CeBIT: Mobile TV Technology Is Ready, But Are Users?
By Carlo Longino, Fri Mar 11 16:00:00 GMT 2005

Operators and manufacturers are showing off plenty of Mobile TV products at CeBIT. With a number of operators running live services and manufacturers already showing working next-generation systems, the technology is here. But will users care enough to pay?

Several operators have made mobile TV and video a key part of their 3G content offering, generally offering users several live streaming channels as well as well as downloadable clips. Vodafone, for instance, offers German users live simulcasts of four TV networks and another 11 "looped" channels that feature repeating, periodically updated content. NTT DoCoMo offers 30 to 40 channels, and serves them up over a video telephony connection: when users select a channel, their handset initiates a video call to a special number, then displays the stream. Manufacturer Samsung had on display phones from its home market in South Korea that use receive satellite and terrestrial DMB television broadcasts.

Siemens as well as Samsung is showing off DVB-H concept devices and service demos, and this technology, though only in the trial stage, also looks promising. The demo devices deliver high quality video, as do the DMB services already in operation. The existing streaming services offer quality that's probably about what one would expect -- pretty good for relatively static images, but degrading some for fast-moving scenes like football matches.

Clearly, the technology is ready. Next-generation systems will add interactivity; Siemens' demo showed several basic interactive elements that use the mobile network to send data back in to broadcasters, initially things like voting or to make purchases. Even better, the DVB-H and DMB systems let users record content. While the handsets aren't ready to replace users' TiVos, it's hard to imagine future versions of the devices won't have software that serves similar functions.

So the technology is here to deliver TV to mobile devices, and is even progressing nicely. Operators don't look like they're having any shortage of content, with CNN live streams available from several of them, and other top brands offering content. But the question remains: is live TV something people want on their mobiles?

It's clear that not even the operators are certain.

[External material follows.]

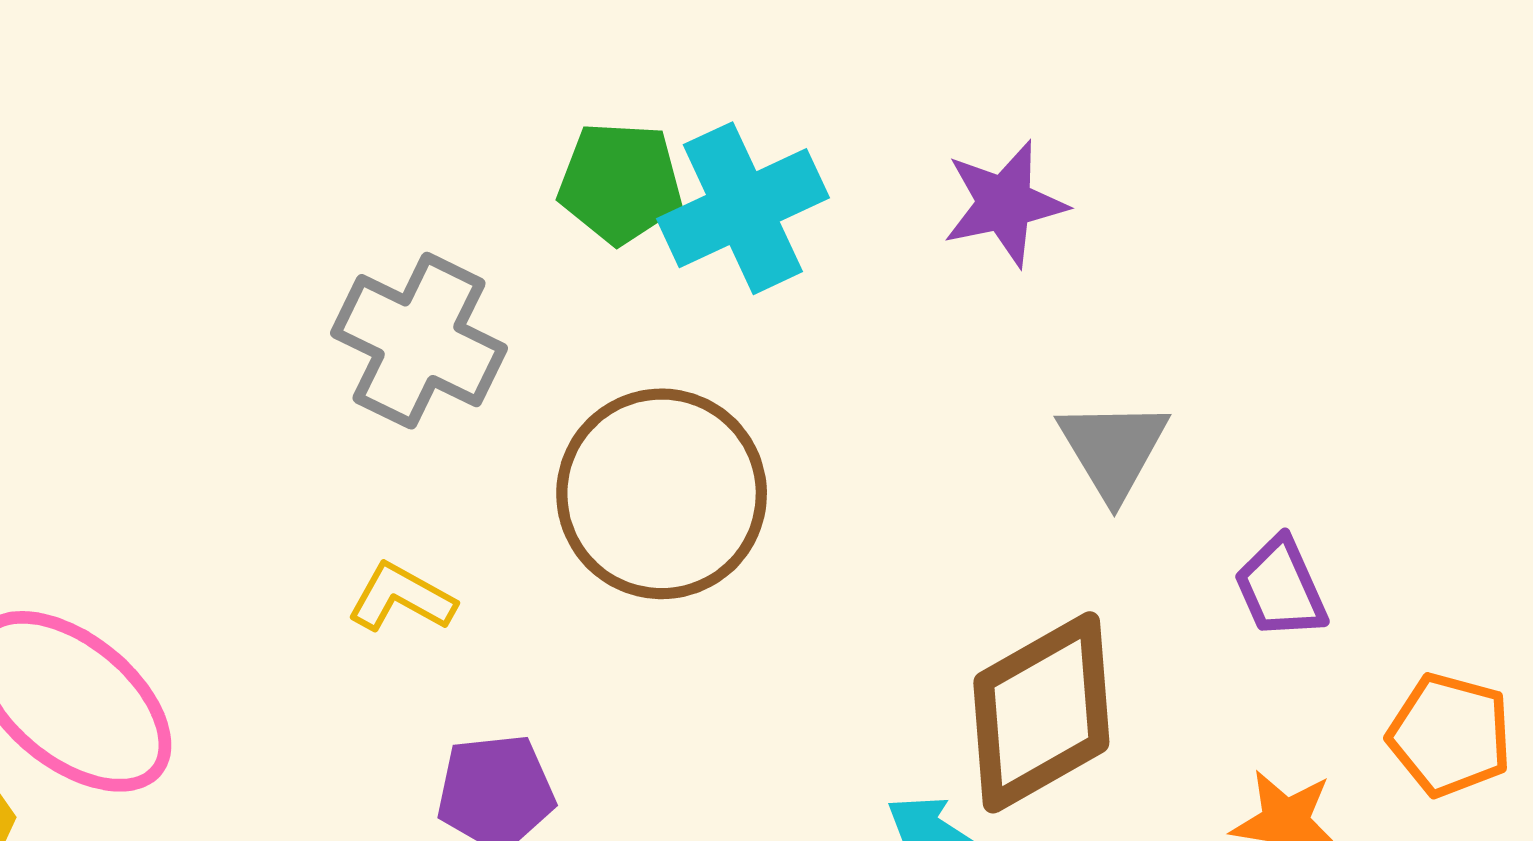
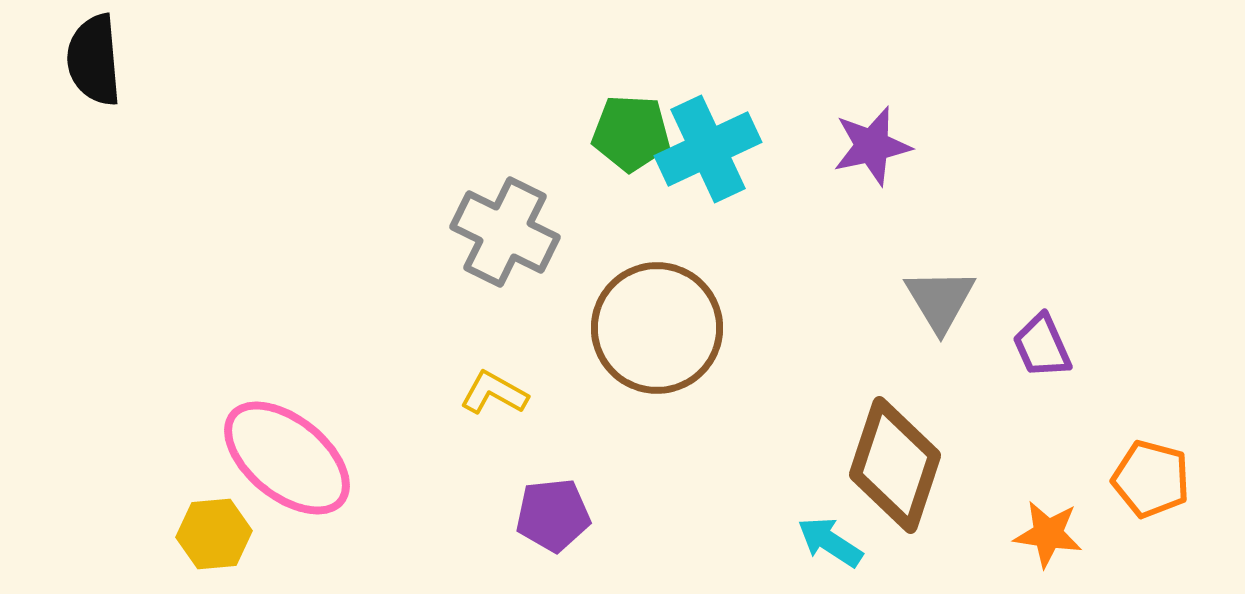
purple trapezoid: (1281, 588) -> (1042, 346), moved
brown diamond: (1041, 712) -> (895, 465), turned -42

Vodafone's live streams are free for users on 3G tariffs (at least in Germany) through the end of the year, and while O2 Germany is only offering clips, not live TV, they're free for subscribers for the time being as well. Sounds like the rather usual "drug pusher model": offer users something for free until they're hooked, then start charging. But mobile TV may not offer the potency of illegal substances -- will users be hooked enough to pay? Vodafone and its rivals have several months to find out.

The DMB and DVB-H technologies are more compelling than streams over UMTS for the time being, since they offer users the ability to harness the broadcasts by recording them and playing them back on their own schedule. The key to mobile video won't be just broadcasting live TV on its own, it will be offering users personal media. While TV on a mobile remains a novel concept, there will come a point when users won't be satisfied with watching anything just because it's available -- they'll want more control over what they're presented with. That's some functionality they'll likely have no problem paying for.